“There’s always next year,” I muttered last night as I watched highlights of Eloy Jiménez chase down a home run ball that he had no business going after. A little overdramatic on my end, but I’m used to the teams I love causing me pain. Rick Hahn held a press conference announcing that Jiménez will have surgery for a ruptured pectoral tendon and will miss five to six months. So where do the 2021 White Sox go from here for the next six months?
2021 White Sox: Riddled With Injury
The White Sox didn’t even have a week to recover from the news about Adam Engel’s strained right hamstring, putting him out for a few weeks. And before that? José Abreu was delayed due to COVID-19 protocols. Followed by Yasmani Grandal primarily serving as the DH while dealing with knee inflammation. Injuries happen to every team yet it never seems to be as debilitating for other teams because they have the depth. Something the White Sox front office refused to address in the offseason.
The White Sox front office makes it seem as though they are NOT going after anyone else and will start Andrew Vaughn in left field in tomorrow’s game against Milwaukee. “We’ve had some conversations about the potential of Andrew Vaughn playing some left field, as well,” Hahn said. “He did get some experience doing that in Schaumburg last year during the alternate-site process. He has been getting a little experience on the backfields in some early work and drills. It’s a possibility. It’s not one I would necessarily etch in stone, but with talking about the internal options, his name potentially belongs on that list, as well.”
“They worked him out (at the alternate site), so he’s not starting from scratch,” Tony La Russa said. “When you’re an infielder, it’s easier for an infielder to move to the outfield. You get used to dealing with jumps, reading the ball off the bat. You go back in the outfield, you have more time to react.
“I’m not saying it’s easy to play the outfield, but he has all those things working for him. Plus, he’s a tough guy. There’s an opportunity for him to get at-bats, so I feel really good about his chances to be very productive.”
Adam Engel will also be back in a few weeks and has shown that he’s more than capable in right field, so perhaps he’ll make the move to left field. Utilityman Leury García could easily fill in. There are also talks of Billy Hamilton and Nick Williams.

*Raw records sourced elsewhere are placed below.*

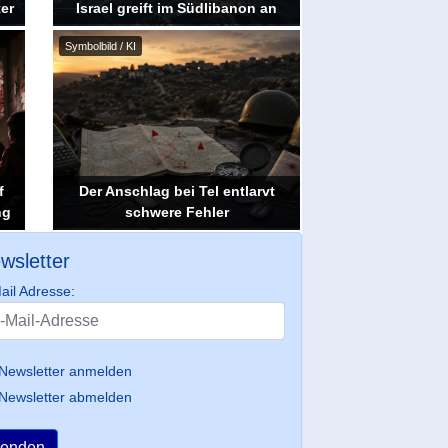
er
Israel greift im Südlibanon an
Symbolbild / KI
f
Der Anschlag bei Tel entlarvt
ng
schwere Fehler
wsletter
ail Adresse:
Newsletter anmelden
Newsletter abmelden
enden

This Could’ve Been Avoided
Jiménez is not exactly known for his skills in left field. His poor instincts as an outfielder compelled him to chase a ball a better left fielder would have realized wasn’t worth chasing. He also seems to find every wall or netting or finds himself being outplayed by center-fielder Luis Robert. Jiménez would make an excellent DH, and yes, I realize I just made the case for Andrew Vaughn earlier this week.
But this is not only his fault. At some point, this falls on the management. Why did the front office spend so much money on the bullpen instead of fixing the holes in the outfield? Why didn’t anyone have a chat with him after the first incident of a wall collision? It seems like the organization will leave these questions unanswered and continue with the “if it isn’t broken, don’t fix it” method. Meanwhile, Yoenis Céspedes is still a free agent and could help the White Sox fix their very real problem and two Céspedes’ are better than one.
I think fans have a right to be frustrated/upset or any other not-so-great feeling. I have to tell myself that the team will be fine in the long run. I remember what was believed to be a season-ending injury for the other Chicago baseball team with Kyle Schwarber in 2016. Yet, he was back for the playoffs and they won the World Series. I choose to be frustrated but optimistic. Jiménez will heal, learn from his mistakes, and come back stronger than ever for that September pennant chase.